Stored items
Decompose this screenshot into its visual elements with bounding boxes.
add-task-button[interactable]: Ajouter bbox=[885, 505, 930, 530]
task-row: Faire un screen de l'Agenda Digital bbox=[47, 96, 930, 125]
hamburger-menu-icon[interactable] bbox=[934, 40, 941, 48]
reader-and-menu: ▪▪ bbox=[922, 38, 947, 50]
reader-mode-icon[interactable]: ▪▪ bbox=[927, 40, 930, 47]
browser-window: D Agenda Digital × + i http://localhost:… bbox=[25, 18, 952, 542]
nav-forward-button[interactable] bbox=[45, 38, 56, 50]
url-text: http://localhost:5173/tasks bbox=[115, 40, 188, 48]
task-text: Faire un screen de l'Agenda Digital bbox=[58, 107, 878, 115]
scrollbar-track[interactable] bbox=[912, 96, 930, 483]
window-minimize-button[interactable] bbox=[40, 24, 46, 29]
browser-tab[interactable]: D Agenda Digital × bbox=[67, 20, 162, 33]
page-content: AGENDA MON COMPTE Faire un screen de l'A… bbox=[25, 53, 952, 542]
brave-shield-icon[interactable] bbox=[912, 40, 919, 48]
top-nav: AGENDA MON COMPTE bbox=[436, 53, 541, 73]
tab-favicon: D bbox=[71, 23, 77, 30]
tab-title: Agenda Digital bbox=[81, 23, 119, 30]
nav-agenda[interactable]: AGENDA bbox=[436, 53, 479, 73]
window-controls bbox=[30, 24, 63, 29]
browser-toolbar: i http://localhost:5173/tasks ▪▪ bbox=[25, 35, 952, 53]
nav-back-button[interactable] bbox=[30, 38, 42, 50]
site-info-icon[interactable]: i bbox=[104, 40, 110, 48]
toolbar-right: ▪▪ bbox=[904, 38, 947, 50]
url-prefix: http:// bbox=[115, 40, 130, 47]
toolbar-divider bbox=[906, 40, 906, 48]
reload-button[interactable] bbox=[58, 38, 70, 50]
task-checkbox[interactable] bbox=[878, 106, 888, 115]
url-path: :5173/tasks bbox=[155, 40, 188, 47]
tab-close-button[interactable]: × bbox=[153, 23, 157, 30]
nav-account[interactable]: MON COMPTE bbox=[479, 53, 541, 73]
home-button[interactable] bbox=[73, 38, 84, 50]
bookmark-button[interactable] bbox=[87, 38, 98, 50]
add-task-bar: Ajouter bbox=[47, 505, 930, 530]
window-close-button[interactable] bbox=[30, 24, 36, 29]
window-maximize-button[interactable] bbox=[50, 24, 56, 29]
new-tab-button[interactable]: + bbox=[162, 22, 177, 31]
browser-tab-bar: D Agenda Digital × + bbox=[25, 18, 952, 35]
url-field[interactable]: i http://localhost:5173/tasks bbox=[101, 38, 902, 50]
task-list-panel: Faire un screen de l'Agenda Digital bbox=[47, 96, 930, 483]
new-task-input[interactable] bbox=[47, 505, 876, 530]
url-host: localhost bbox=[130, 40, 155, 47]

---

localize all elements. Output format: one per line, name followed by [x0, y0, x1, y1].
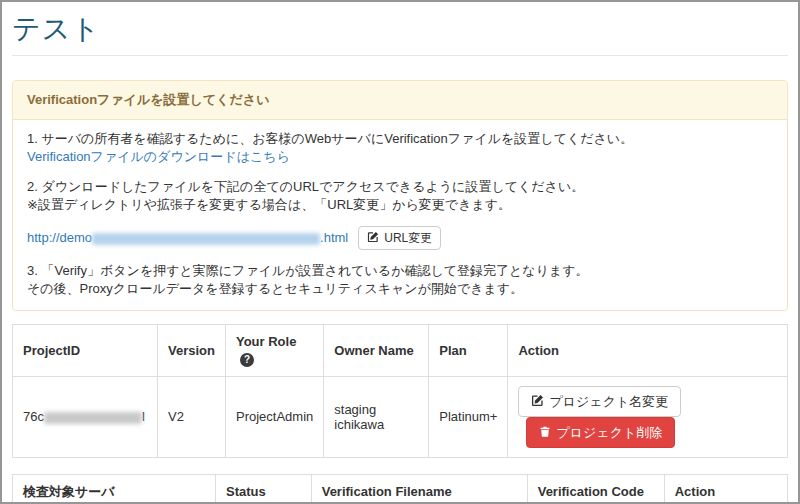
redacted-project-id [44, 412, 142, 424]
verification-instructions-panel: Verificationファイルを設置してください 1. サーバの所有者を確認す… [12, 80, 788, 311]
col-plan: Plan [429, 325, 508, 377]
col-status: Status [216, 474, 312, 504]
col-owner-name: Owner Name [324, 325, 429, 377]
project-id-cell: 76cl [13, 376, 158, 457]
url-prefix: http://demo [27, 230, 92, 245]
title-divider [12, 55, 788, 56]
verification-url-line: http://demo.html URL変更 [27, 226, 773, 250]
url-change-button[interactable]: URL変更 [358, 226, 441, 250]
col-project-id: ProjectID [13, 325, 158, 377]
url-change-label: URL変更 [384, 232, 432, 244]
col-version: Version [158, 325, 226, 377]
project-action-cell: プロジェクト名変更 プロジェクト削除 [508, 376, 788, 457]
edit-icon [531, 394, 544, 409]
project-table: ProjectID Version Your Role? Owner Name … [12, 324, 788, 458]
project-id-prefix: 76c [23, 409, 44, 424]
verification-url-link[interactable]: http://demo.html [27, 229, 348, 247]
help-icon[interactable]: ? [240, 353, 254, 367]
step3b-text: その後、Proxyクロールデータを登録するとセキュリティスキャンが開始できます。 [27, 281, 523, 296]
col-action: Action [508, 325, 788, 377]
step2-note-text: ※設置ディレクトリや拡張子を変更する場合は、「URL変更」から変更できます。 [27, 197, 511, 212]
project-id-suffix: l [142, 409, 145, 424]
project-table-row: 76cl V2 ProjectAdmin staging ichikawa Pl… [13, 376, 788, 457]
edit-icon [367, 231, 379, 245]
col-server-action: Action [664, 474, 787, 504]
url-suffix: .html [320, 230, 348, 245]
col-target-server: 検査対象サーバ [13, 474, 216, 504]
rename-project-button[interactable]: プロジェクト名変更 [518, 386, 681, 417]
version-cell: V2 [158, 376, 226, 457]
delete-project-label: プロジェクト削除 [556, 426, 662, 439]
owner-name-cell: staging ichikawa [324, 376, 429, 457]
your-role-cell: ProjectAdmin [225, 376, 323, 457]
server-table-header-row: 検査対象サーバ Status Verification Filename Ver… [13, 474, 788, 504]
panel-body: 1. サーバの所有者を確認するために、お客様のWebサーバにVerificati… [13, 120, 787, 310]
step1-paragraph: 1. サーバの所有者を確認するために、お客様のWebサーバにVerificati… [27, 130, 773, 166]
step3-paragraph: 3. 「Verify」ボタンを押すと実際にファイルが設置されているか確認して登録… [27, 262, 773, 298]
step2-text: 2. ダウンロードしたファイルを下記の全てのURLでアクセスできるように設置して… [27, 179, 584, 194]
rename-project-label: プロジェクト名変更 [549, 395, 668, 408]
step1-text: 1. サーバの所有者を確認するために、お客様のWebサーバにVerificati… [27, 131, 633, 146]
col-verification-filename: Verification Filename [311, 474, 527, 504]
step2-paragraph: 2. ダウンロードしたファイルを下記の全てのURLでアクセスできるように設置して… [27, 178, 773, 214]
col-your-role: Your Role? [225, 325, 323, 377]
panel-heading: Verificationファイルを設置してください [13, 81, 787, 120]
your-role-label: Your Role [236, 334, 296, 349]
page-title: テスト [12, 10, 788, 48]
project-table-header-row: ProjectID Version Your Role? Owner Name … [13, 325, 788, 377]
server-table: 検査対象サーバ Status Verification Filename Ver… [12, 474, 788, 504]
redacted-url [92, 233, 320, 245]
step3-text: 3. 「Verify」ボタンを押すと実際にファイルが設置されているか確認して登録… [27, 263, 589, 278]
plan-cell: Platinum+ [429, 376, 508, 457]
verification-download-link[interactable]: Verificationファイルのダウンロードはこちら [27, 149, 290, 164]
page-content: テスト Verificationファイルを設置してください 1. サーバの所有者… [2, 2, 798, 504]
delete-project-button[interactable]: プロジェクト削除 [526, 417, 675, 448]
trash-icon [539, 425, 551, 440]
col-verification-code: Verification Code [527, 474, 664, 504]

*WHAT YOU NEED TO DO*: Write down only the number of lines above where the word "text" occurs.

*EXERCISE OUTPUT*: 7